Nach Angaben von Shay konnten mit dem Telomerase-Test sogar präkanzeröse Veränderungen (Carcinomata in situ) der Lunge und der Mamma entdeckt werden. Demgegenüber waren alle gutartigen Läsionen Telomerase-negativ. Als neue Technik zum Aufspüren der Telomerase-RNA hat sich die In-situ-Hybridisation erwiesen.
"Unsere jüngsten Neuroblastom-Studien zeigen, daß Tumoren ohne Telomerase-Aktivität ihr Wachstum einstellen", erklärte Shay in New York. "Wir fanden eine Telomerase-Aktivität in 94 von 100 NeuroblastomFällen - allerdings in unterschiedlichem Ausmaß. Bei niedriggradigen Tumoren (1 und 2) wurde die Telomerase nur in geringem Maß exprimiert, und die Kinder hatten nach Operation und Chemotherapie einen günstigen Verlauf. Kinder mit höhergradigen Tumoren (3 und 4) wiesen eine deutlich schlechtere Prognose auf."

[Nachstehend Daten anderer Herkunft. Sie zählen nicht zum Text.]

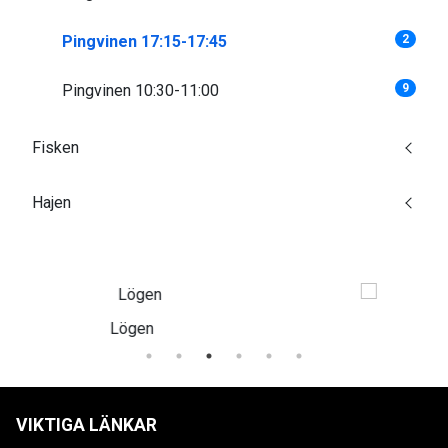
Pingvinen 17:15-17:45
2
Pingvinen 10:30-11:00
9
Fisken
Hajen
Munkedals Herrgård
VIKTIGA LÄNKAR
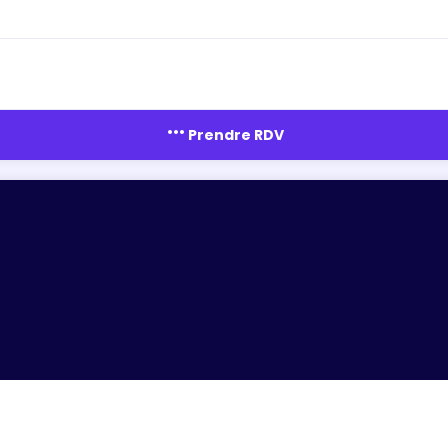
more_horiz
Prendre RDV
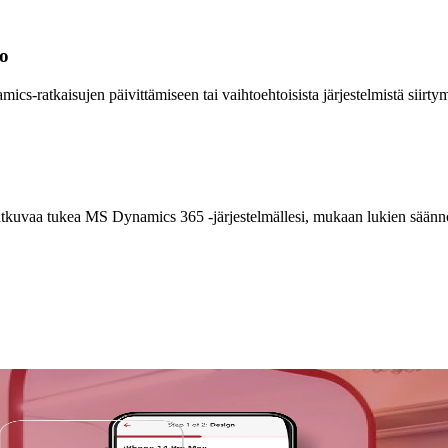
to
ratkaisujen päivittämiseen tai vaihtoehtoisista järjestelmistä siirtymi
kuvaa tukea MS Dynamics 365 -järjestelmällesi, mukaan lukien säännöll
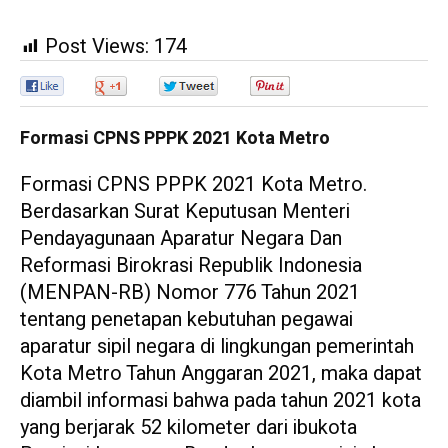
Post Views:
174
0
0
0
0
Formasi CPNS PPPK 2021 Kota Metro
Formasi CPNS PPPK 2021 Kota Metro.
Berdasarkan Surat Keputusan Menteri
Pendayagunaan Aparatur Negara Dan
Reformasi Birokrasi Republik Indonesia
(MENPAN-RB) Nomor 776 Tahun 2021
tentang penetapan kebutuhan pegawai
aparatur sipil negara di lingkungan pemerintah
Kota Metro Tahun Anggaran 2021, maka dapat
diambil informasi bahwa pada tahun 2021 kota
yang berjarak 52 kilometer dari ibukota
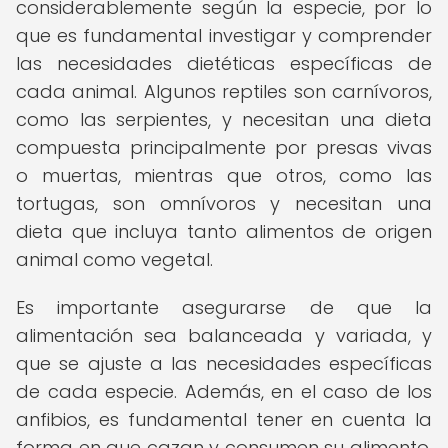
considerablemente según la especie, por lo
que es fundamental investigar y comprender
las necesidades dietéticas específicas de
cada animal. Algunos reptiles son carnívoros,
como las serpientes, y necesitan una dieta
compuesta principalmente por presas vivas
o muertas, mientras que otros, como las
tortugas, son omnívoros y necesitan una
dieta que incluya tanto alimentos de origen
animal como vegetal.
Es importante asegurarse de que la
alimentación sea balanceada y variada, y
que se ajuste a las necesidades específicas
de cada especie. Además, en el caso de los
anfibios, es fundamental tener en cuenta la
forma en que cazan y consumen su alimento,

Bei einer speziellen Untergruppe mit fortgeschrittenem Neuroblastom (4s), bei der es trotz Metastasierung häufig zur spontanen Remission kommt, machte die texanische Arbeitsgruppe eine erstaunliche Beobachtung: "In unserer Studie kam es bei drei Kindern der 4s-Gruppe zu einer spontanen Remission, für die es bisher keine Erklärung auf molekularer Ebene gab. Bei allen konnten wir keine Aktivität der Telomerase feststellen", erklärte Shay. Diese Befunde seien kürzlich von einer Arbeitsgruppe aus Los Angeles (C. P. Reynolds, Children’s Hospital) bestätigt worden - mit der Empfehlung, den Telomerase-Test zur Risikobewertung der 4sKinder einzusetzen.

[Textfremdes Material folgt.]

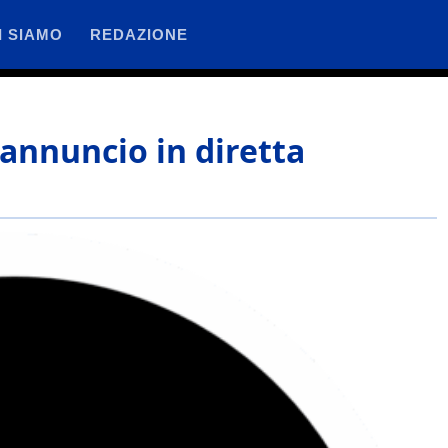
I SIAMO
REDAZIONE
 l’annuncio in diretta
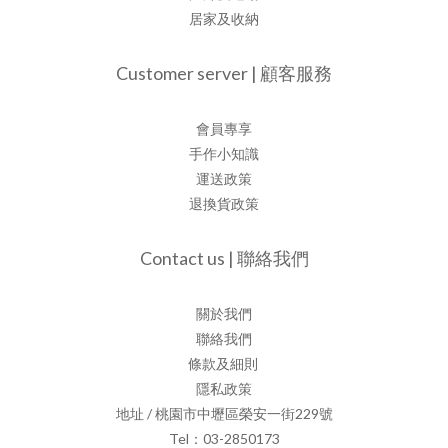
居家及收納
Customer server | 顧客服務
會員專享
手作小知識
運送政策
退換貨政策
Contact us | 聯絡我們
關於我們
聯絡我們
條款及細則
隱私政策
地址 / 桃園市中壢區榮安一街229號
Tel：03-2850173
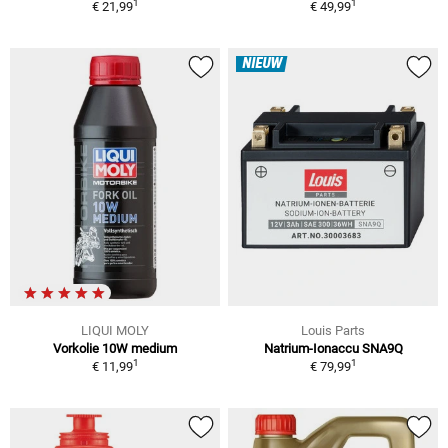
1
1
€ 21,99
€ 49,99
NIEUW
LIQUI MOLY
Louis Parts
Vorkolie 10W medium
Natrium-Ionaccu SNA9Q
1
1
€ 11,99
€ 79,99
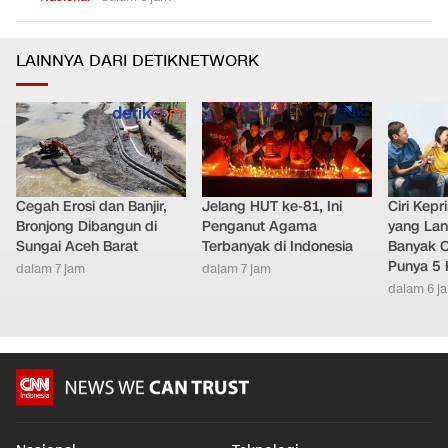
LAINNYA DARI DETIKNETWORK
Cegah Erosi dan Banjir,
Jelang HUT ke-81, Ini
Ciri Kep
Bronjong Dibangun di
Penganut Agama
yang Lan
Sungai Aceh Barat
Terbanyak di Indonesia
Banyak O
Punya 5 
dalam 7 jam
dalam 7 jam
dalam 6 j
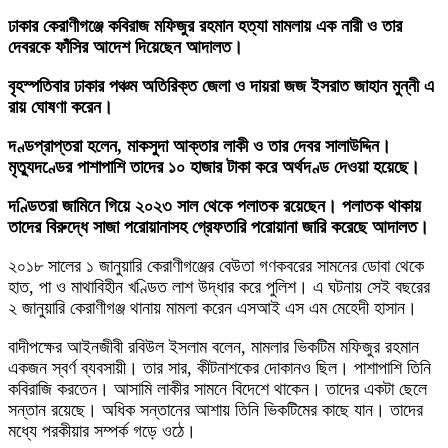
ঢাকার কেরাণীগঞ্জে কবিরাজ মফিজুর রহমান হত্যা মামলায় এক নারী ও তার
দেবরকে ফাঁসির আদেশ দিয়েছেন আদালত।
বৃহস্পতিবার ঢাকার পঞ্চম অতিরিক্ত জেলা ও দায়রা জজ ইসরাত জাহান মুন্নী এ
রায় ঘোষণা করেন।
দণ্ডপ্রাপ্তরা হলেন, মাকসুদা আক্তার লাকী ও তার দেবর সালাউদ্দিন।
মৃত্যুদণ্ডের পাশাপাশি তাদের ১০ হাজার টাকা করে অর্থদণ্ড দেওয়া হয়েছে।
দণ্ডিতরা জামিনে গিয়ে ২০২৩ সাল থেকে পলাতক রয়েছেন। পলাতক থাকায়
তাদের বিরুদ্ধে সাজা পরোয়ানাসহ গ্রেফতারি পরোয়ানা জারি করেছে আদালত।
২০১৮ সালের ১ জানুয়ারি কেরাণীগঞ্জের বেউতা গণকবরের সামনের ডোবা থেকে
হাত, পা ও মাথাবিহীন খণ্ডিত লাশ উদ্ধার করে পুলিশ। এ ঘটনায় সেই বছরের
২ জানুয়ারি কেরাণীগঞ্জ থানায় মামলা করেন এসআই এস এম মেহেদী হাসান।
বাদীপক্ষের আইনজীবী রবিউল ইসলাম বলেন, মামলার ভিকটিম মফিজুর রহমান
একজন স্বর্ণ ব্যবসায়ী। তার সার, কীটনাশকের দোকানও ছিল। পাশাপাশি তিনি
কবিরাজি করতেন। আসামি লাকীর সামনে বিদেশে থাকেন। তাদের একটা ছেলে
সন্তান রয়েছে। অধিক সন্তানের আশায় তিনি ভিকটিমের কাছে যান। তাদের
মধ্যে পরকীয়ার সম্পর্ক গড়ে ওঠে।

Abgeleitet von diesen Beobachtungen, zielen die Wissenschaftler darauf ab, die Aktivität der Telomerase medikamentös zu hemmen, um "unsterbliche" Krebszellen dem normalen genetischen Muster von Alterung und Tod zu unterwerfen. Nach ersten Erfahrungen sind kurze Peptid-Nukleinsäuren in der Lage, die Telomerase zu hemmen. "In weiteren Untersuchungen haben wir Chromosomen gesunder Zellen in Tumorzellen eingebracht und konnten feststellen, daß die Telomerase-Aktivität zurückgedrängt wurde - gefolgt von einer Verkürzung der Telomere und Wiederherstellung des Zellalterungsprozesses", so Shay (siehe Grafik 2).